In June, 2013, the U.S. Department of Labor awarded Face Forward grants in the amount of $26 million dollars to 28 organizations that help rehabilitate youth offenders so that they can find jobs. The purpose of these grants is to help young people between the ages of 16-24 years of age have their criminal records expunged. More than 5,000 minors and young adults could benefit from this funding.
What this does is raise questions in the minds of employers. What if employers do find out about the erased convictions? Are the laws or regulations in place currently designed to prevent them from discriminating against applicants because of their criminal history? There do seem to be some gray areas when it comes to expunged records, however.
Under the Civil Rights Act of 1964, having a criminal record is not a protected status when it comes to employment. In 2012, however, the EEOC published guidelines stating the following: “An employer’s use of an individual’s criminal history in making employment decisions may, in some instances, violate the prohibition against employment discrimination under” the Act of 1964. As many employers now know, the EEOC wants companies to move away from a hard line of “we don’t hire anyone with a conviction or felony” to the considering of multiple factors:
1) The nature and gravity of the offense
2) The time that’s passed since the offense or completion of the sentence
3) The nature of the job sought
When considering expunged records, however, the EEOC does note draw a line that specifically addresses this matter. Some cities and states, however, have laws forbidding employers from asking about these types of records. No matter where an applicant lives, they can legally answer no if the conviction has been expunged.
This is where employment screening comes into play. If an applicant answers no on a job application with the hope that a criminal search will not be conducted, and the result of a background check bring back the record that was supposedly expunged, an employer may consider adverse action for lack of honesty in the application process. There are also situations where records that were supposed to be expunged have either not gone through to completion due to delays at the court, or just simply were never updated. Employers must give an applicant the opportunity to dispute any information returned, and if necessary, the applicant can receive a judicial clearance if indeed it is an error with the court that caused the expunged information to be returned via an employment screening.
The best way to ensure accurate results are to utilize a background screening company that utilizes court based searches. Databases can provide out of date information, and if a company decides to run a criminal check themselves through an online database, they can find themselves at risk of dealing with litigation due to adverse action that was based on out of date records.
It’s advised that if an applicant reveals information about an expunged conviction, employers should not respond with follow up questions about it.
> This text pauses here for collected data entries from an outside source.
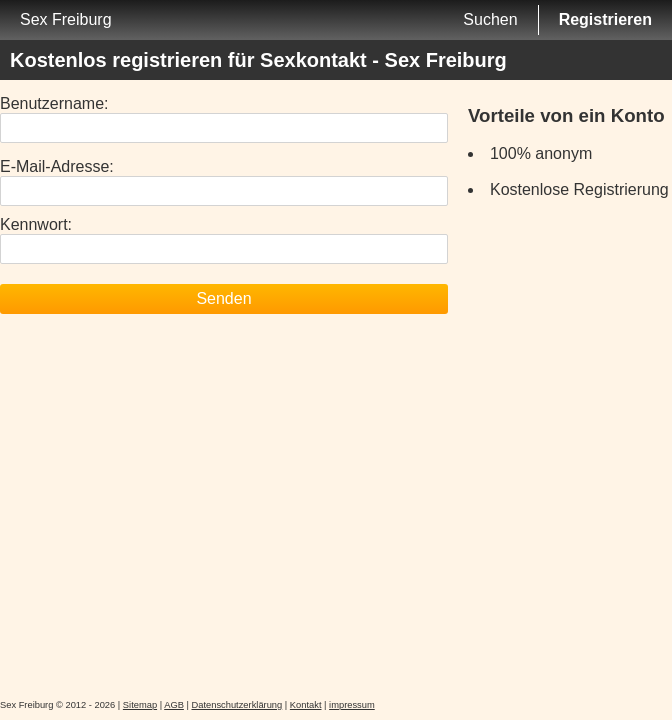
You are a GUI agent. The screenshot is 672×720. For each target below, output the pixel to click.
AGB (174, 705)
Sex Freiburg (66, 19)
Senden (223, 298)
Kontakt (306, 705)
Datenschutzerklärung (237, 705)
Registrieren (605, 19)
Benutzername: (54, 103)
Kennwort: (36, 224)
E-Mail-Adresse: (57, 166)
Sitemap (140, 705)
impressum (352, 705)
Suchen (490, 19)
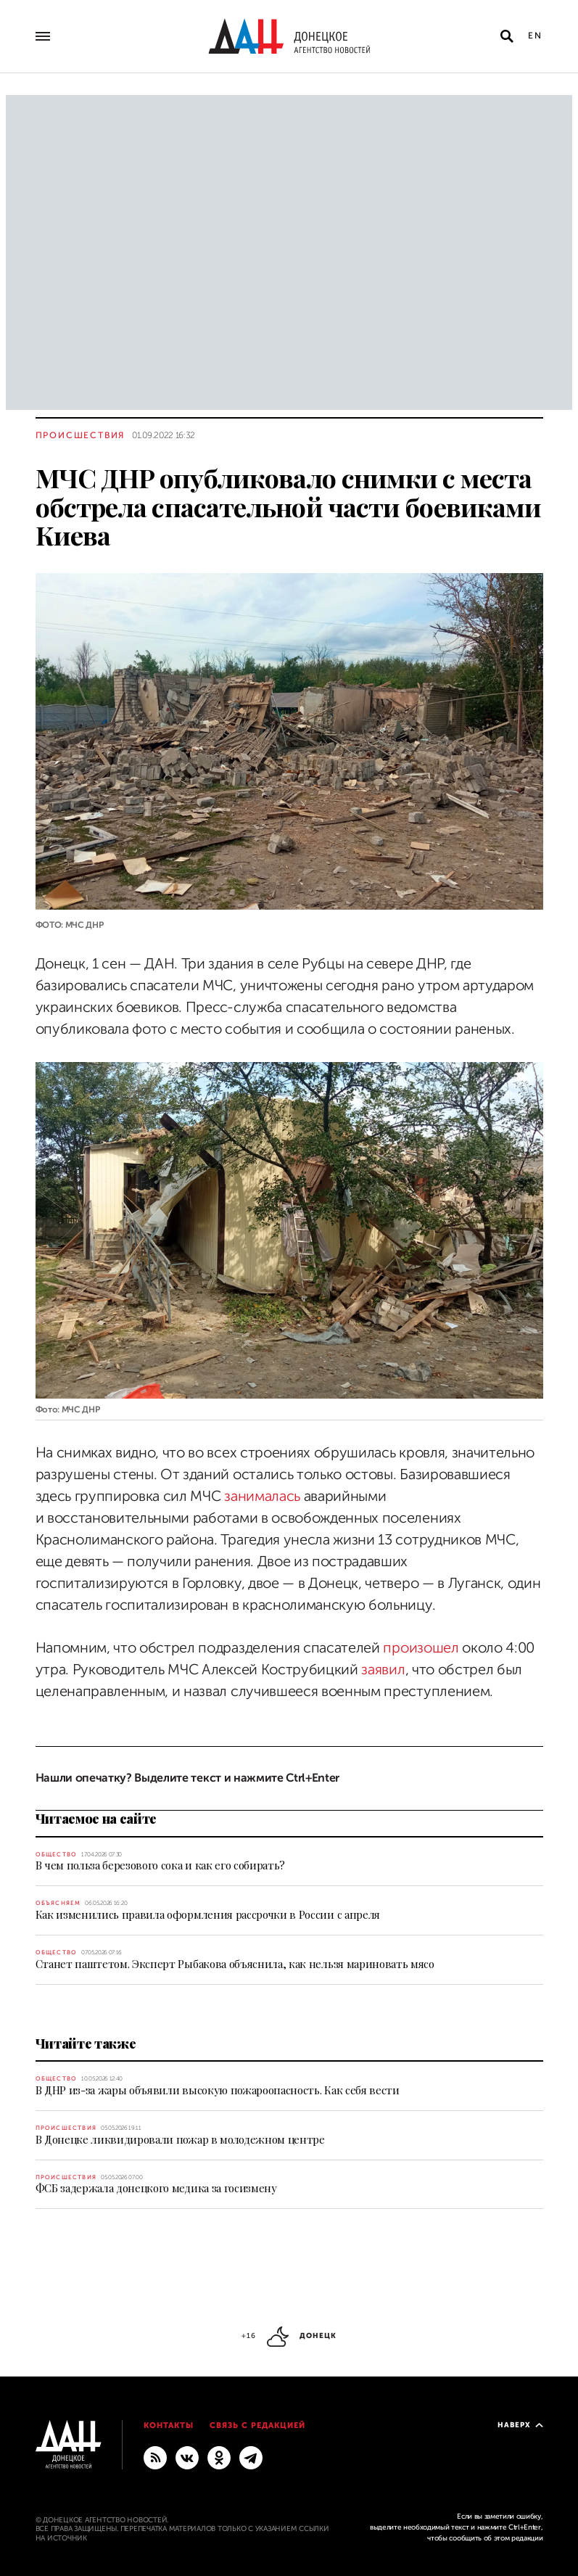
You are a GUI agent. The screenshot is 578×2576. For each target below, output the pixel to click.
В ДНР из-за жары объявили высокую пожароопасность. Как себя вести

Allow a background check company like PeopleG2 to conduct a court based criminal search, provide accurate information based on court records, and provide the opportunity for an applicant to clear matters up with the courts before deciding to refuse employment. Even with expunged records that might be revealed by an applicant, it is important for any employer to consider the Civil Rights Act, and, as the EEOC states, to “not exclude applicants based on certain criminal conduct that may impact some individuals that are protected under the Act, and my violate the law if not job-related and consistent with business necessity.”